Extracted data Start Marker

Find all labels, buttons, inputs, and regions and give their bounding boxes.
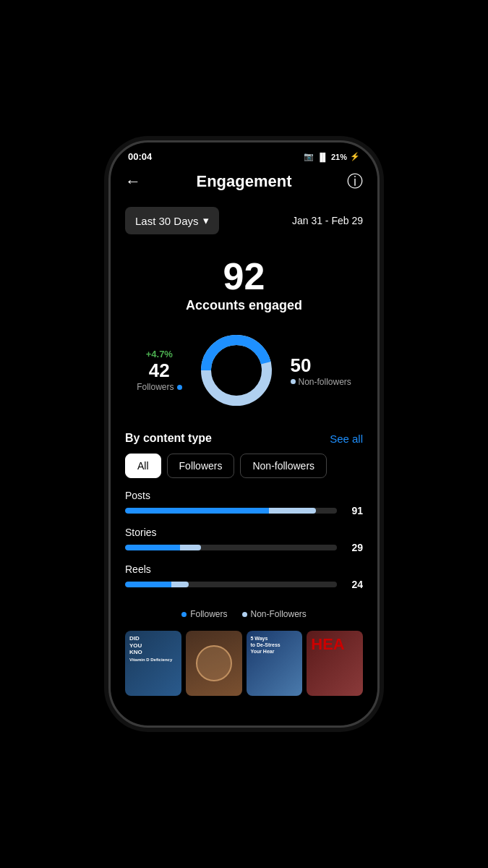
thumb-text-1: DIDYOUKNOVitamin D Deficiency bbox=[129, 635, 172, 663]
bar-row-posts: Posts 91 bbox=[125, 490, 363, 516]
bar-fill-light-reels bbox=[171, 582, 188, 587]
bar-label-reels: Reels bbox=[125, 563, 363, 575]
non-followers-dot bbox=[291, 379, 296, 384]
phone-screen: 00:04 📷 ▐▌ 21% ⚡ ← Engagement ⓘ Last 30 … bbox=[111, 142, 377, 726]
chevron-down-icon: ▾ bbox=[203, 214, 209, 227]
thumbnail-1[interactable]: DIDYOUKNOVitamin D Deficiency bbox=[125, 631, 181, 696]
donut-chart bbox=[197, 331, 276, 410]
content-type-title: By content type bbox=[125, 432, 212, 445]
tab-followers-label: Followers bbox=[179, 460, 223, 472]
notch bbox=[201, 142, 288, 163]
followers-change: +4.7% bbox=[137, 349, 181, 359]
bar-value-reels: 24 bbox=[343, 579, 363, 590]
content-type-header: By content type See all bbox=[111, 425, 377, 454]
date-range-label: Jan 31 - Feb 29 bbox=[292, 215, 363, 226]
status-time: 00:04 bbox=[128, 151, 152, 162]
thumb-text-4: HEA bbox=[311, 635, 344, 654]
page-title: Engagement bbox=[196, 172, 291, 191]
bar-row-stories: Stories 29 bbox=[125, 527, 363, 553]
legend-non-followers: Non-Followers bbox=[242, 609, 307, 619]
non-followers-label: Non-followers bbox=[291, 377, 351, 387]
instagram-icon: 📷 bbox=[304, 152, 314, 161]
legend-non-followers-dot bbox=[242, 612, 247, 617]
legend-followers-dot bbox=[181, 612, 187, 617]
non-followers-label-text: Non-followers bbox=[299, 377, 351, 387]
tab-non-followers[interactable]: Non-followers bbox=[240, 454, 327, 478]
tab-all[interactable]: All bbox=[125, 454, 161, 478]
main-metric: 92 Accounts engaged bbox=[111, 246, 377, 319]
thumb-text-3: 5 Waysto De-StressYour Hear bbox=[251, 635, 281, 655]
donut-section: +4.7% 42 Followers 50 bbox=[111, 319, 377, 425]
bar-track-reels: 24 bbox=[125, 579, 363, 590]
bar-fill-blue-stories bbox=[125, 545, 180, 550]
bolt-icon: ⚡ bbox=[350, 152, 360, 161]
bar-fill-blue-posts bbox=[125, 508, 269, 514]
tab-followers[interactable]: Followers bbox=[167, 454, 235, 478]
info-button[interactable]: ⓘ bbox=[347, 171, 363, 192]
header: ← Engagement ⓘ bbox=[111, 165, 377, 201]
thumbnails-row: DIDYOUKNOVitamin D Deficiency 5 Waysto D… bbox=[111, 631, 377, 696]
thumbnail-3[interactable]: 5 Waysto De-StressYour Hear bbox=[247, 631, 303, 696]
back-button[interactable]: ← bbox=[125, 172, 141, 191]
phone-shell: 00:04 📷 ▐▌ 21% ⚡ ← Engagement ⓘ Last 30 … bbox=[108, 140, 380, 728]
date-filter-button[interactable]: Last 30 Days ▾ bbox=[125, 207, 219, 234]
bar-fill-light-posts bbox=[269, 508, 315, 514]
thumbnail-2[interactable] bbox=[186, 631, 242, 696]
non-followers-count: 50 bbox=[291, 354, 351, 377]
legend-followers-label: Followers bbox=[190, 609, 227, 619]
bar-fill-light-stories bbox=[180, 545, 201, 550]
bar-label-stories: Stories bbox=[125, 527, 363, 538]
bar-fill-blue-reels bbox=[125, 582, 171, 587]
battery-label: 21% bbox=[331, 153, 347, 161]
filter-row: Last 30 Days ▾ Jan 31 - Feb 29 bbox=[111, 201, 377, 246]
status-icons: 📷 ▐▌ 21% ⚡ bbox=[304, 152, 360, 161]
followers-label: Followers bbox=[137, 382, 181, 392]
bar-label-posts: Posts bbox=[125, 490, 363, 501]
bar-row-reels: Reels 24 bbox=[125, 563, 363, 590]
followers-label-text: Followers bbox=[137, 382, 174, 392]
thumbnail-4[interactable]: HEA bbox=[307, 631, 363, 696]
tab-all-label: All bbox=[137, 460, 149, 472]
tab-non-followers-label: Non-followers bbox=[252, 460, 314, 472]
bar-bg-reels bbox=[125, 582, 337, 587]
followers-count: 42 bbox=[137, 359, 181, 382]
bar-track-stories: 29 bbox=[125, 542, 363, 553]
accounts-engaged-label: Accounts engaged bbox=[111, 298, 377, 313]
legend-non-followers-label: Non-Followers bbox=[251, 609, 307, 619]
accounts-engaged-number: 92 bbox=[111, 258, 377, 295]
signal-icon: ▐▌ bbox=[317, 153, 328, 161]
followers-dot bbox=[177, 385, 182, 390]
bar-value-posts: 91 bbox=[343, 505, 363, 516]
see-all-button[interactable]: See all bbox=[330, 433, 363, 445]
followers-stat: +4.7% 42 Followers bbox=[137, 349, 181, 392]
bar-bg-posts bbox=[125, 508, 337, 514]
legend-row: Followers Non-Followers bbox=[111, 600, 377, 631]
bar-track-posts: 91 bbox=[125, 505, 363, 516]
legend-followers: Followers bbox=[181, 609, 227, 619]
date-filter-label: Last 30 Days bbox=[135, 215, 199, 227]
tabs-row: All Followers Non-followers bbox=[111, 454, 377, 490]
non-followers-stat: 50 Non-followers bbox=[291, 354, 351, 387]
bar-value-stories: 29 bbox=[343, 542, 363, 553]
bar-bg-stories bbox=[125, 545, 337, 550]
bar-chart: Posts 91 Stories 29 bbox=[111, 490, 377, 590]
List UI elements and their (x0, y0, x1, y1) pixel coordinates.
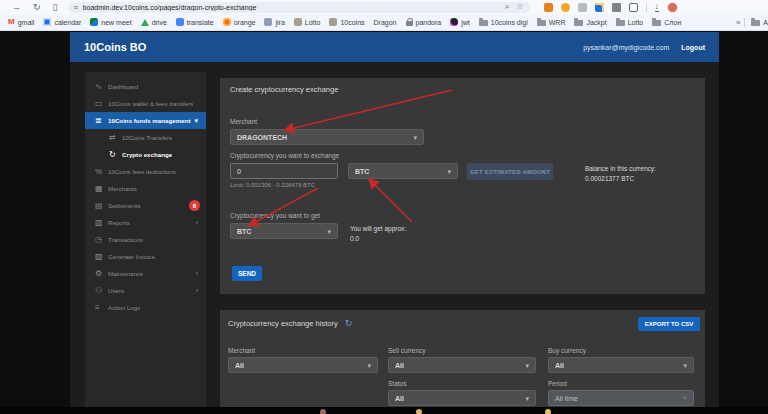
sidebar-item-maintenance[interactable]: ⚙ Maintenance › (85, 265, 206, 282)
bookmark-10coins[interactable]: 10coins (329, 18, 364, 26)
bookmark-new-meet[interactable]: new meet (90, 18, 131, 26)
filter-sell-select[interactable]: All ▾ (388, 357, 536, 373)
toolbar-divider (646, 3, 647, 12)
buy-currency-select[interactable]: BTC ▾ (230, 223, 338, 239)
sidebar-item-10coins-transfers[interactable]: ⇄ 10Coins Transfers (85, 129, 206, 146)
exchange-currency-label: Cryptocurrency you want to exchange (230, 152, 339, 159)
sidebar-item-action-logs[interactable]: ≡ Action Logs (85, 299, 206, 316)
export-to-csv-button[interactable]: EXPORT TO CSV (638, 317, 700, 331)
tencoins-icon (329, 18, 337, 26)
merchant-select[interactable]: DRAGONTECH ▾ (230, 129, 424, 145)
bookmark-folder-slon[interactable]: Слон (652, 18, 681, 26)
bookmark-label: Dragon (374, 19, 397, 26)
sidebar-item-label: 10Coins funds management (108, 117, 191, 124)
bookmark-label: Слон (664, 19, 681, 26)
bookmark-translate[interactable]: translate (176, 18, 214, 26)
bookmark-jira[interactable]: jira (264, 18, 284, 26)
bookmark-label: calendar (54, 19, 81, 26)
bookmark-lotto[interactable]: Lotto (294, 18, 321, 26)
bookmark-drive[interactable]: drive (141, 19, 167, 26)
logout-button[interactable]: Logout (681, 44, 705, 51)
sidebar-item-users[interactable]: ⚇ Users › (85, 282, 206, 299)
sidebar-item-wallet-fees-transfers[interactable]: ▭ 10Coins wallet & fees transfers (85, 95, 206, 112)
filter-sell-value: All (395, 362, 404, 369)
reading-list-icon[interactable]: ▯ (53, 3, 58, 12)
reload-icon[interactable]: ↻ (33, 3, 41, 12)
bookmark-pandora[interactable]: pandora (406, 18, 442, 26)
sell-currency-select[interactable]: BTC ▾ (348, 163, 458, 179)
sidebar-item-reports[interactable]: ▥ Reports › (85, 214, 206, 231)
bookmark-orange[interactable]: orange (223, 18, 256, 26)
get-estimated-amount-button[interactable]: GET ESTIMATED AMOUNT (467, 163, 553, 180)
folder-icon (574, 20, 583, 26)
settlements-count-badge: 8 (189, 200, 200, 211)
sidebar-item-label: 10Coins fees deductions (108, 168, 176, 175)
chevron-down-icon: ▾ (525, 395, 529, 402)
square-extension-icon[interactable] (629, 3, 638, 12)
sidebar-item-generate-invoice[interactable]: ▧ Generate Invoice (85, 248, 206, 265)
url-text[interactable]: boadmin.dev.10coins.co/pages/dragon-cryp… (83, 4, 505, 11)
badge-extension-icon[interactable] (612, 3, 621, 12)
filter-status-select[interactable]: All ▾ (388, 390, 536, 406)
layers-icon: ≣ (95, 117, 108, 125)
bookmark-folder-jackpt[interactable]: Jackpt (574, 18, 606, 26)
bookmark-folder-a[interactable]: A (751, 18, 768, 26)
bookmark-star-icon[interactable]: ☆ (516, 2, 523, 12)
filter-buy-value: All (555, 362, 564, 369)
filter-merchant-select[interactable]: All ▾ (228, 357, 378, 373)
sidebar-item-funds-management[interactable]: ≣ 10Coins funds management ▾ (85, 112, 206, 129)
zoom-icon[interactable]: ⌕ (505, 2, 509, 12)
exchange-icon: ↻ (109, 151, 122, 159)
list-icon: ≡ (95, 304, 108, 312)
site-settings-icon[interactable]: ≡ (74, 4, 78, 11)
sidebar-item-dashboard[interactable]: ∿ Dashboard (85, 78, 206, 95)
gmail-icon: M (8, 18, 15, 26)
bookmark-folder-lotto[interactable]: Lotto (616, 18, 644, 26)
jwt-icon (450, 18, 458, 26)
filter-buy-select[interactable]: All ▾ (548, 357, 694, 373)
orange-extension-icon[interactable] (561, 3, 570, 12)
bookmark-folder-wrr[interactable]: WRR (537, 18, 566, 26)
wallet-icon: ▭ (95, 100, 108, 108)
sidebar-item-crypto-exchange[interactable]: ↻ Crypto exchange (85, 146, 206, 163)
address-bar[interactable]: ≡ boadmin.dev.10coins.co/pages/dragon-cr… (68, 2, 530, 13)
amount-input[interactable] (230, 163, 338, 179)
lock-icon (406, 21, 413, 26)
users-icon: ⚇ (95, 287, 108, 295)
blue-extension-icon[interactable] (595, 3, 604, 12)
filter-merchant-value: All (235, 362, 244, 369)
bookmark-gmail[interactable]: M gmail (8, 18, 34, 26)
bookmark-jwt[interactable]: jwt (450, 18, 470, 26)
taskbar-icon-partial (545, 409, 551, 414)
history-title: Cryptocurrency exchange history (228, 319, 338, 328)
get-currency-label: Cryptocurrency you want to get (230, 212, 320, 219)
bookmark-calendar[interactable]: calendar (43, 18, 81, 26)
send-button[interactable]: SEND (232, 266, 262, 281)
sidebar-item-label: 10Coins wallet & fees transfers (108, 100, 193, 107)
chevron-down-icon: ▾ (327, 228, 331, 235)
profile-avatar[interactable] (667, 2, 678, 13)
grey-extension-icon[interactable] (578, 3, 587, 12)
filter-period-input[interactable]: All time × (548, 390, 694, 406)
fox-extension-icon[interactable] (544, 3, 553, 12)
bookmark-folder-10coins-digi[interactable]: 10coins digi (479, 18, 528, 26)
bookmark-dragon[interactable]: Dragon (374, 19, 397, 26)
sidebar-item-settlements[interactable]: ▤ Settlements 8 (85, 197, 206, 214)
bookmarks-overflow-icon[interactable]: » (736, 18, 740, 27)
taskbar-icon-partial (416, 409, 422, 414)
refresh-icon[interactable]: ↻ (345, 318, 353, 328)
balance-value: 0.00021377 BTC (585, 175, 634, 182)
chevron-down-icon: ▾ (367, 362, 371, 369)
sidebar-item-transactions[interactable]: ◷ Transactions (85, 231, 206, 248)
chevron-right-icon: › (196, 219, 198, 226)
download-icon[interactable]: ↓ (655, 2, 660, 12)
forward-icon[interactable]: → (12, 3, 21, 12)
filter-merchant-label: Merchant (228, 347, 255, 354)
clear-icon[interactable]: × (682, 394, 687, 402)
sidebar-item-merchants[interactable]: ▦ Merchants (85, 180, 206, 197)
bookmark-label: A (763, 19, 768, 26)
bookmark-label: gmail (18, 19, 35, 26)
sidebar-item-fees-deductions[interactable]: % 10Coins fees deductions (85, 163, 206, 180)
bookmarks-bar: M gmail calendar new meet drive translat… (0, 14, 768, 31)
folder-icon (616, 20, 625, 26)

Extracted data End Marker
Extracted data Start Marker

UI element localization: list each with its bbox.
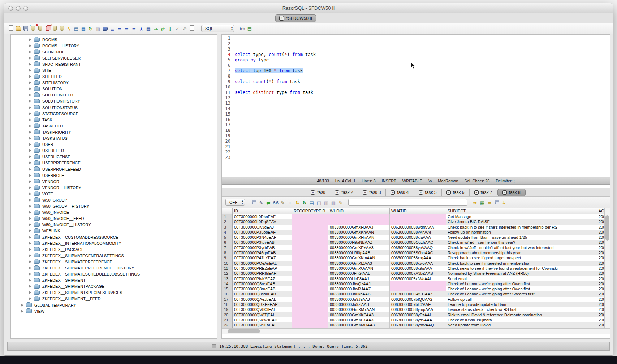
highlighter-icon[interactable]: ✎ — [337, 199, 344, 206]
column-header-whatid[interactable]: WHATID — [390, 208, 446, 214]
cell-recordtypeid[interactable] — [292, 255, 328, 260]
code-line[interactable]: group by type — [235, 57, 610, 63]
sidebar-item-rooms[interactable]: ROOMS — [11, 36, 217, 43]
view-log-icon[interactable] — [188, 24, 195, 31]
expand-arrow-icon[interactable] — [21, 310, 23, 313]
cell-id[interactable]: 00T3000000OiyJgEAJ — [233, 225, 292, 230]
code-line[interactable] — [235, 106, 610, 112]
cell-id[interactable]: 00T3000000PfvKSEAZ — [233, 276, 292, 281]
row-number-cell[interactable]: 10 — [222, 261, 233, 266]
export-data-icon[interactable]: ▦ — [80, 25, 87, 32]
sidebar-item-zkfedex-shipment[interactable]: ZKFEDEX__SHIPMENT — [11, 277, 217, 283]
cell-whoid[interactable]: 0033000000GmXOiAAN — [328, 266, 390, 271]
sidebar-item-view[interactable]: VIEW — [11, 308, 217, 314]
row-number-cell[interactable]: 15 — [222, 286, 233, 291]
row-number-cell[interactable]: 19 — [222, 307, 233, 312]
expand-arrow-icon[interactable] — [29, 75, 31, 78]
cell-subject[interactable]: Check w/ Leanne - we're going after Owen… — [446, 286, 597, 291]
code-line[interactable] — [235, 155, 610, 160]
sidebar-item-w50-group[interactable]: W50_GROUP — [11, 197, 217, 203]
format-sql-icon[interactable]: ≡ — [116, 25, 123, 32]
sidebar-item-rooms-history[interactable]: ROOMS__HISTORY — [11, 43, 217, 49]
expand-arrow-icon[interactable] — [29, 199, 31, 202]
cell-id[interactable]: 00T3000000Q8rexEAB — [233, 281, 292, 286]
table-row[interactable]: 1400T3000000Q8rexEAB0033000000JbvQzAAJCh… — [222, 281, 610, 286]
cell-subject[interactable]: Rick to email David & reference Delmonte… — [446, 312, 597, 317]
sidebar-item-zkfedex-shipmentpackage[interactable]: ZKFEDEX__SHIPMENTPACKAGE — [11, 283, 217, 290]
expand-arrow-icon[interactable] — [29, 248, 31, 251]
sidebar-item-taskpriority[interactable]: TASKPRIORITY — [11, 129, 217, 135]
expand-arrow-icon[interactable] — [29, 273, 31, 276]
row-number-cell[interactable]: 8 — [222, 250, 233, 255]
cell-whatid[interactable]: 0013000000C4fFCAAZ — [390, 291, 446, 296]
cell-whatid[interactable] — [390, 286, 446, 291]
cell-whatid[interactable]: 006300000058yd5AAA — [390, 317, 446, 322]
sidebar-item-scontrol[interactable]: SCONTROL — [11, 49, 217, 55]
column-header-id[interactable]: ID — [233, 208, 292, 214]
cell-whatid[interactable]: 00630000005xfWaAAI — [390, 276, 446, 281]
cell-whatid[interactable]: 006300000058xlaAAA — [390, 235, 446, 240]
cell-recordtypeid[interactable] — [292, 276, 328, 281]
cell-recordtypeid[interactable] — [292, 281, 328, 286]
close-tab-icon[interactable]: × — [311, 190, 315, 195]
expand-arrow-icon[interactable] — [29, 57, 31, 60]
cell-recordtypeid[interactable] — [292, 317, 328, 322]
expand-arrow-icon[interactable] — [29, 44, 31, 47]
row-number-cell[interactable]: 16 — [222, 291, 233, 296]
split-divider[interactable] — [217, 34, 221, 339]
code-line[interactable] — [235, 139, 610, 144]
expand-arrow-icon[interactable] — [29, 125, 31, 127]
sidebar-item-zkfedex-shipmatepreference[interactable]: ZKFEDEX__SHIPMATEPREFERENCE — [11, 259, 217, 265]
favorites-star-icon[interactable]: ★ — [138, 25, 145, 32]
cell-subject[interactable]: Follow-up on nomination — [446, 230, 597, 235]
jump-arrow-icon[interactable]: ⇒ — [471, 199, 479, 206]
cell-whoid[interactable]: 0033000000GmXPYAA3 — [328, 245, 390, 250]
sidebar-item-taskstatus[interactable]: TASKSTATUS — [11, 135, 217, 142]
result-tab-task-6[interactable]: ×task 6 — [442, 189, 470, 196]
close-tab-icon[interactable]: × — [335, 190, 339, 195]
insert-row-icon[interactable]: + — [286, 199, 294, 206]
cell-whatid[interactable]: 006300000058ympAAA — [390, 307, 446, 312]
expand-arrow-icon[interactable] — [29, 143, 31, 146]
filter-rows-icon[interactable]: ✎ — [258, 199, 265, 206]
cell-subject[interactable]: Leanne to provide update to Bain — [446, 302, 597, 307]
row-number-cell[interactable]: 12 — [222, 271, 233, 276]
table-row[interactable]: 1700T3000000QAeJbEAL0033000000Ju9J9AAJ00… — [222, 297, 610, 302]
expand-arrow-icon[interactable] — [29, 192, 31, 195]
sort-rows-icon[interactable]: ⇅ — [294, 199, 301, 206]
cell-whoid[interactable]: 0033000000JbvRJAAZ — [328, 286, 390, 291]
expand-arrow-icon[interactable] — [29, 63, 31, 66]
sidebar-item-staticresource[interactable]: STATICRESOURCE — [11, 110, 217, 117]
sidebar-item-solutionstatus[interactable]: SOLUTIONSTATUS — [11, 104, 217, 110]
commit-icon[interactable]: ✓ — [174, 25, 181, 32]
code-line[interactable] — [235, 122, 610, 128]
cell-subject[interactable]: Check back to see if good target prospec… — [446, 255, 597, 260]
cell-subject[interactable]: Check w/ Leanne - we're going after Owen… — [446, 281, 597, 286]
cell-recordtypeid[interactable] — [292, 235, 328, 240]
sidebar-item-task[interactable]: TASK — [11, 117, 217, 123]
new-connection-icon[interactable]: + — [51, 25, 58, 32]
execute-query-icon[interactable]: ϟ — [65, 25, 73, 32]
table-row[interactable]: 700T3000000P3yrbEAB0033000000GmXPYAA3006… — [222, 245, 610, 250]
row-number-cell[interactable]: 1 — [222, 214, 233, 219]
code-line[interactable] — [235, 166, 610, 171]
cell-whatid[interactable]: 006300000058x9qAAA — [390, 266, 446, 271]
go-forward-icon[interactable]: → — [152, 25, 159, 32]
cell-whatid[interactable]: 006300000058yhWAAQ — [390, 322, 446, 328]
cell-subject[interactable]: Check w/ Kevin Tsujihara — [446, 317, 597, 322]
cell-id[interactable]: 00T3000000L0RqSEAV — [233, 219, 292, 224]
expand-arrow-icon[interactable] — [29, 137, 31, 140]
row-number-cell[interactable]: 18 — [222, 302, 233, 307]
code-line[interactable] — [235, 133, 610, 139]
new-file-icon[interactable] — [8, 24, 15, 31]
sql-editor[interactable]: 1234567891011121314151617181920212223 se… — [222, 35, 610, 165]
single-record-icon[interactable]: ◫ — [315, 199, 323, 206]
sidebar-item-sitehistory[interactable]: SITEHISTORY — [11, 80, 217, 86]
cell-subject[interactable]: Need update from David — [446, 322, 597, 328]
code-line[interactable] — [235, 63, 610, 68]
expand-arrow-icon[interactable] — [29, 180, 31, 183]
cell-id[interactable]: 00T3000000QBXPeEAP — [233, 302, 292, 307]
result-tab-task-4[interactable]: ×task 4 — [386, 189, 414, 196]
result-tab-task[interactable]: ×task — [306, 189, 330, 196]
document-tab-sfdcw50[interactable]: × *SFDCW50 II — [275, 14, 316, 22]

Extracted data End Marker

Work request.
The answer must be every line of the entries that includes the word "exchange".

Your solution.
exchange-currency-label: Cryptocurrency you want to exchange (230, 152, 339, 159)
exchange-icon: ↻ (109, 151, 122, 159)
sidebar-item-crypto-exchange[interactable]: ↻ Crypto exchange (85, 146, 206, 163)
history-title: Cryptocurrency exchange history (228, 319, 338, 328)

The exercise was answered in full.